## [TASK TO CARRY OUT]
Every line below that holds the string "Veja" should be copied out.

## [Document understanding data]
----------

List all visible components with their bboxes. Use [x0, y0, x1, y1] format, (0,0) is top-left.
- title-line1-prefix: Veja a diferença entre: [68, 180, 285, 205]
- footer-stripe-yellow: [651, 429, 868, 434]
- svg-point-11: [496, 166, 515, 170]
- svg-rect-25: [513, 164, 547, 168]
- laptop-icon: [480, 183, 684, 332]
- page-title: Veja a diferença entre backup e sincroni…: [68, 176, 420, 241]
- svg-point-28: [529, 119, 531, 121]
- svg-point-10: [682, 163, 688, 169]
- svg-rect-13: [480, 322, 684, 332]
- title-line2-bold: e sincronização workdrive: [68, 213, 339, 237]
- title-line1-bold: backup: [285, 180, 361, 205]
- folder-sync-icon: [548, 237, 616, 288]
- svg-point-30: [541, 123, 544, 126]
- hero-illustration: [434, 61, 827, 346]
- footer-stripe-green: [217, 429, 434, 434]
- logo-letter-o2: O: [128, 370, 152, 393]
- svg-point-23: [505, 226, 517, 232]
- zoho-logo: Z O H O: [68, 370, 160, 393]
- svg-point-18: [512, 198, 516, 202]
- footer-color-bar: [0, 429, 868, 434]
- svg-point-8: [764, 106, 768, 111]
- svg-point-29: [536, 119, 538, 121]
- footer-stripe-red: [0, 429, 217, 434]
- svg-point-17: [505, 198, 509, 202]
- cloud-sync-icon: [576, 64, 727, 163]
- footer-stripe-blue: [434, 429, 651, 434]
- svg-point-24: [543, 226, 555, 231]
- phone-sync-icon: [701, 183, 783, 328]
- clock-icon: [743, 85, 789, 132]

----------

## [RESULT OF THE TASK]
- title-line1-prefix: Veja a diferença entre: [68, 180, 285, 205]
- page-title: Veja a diferença entre backup e sincroni…: [68, 176, 420, 241]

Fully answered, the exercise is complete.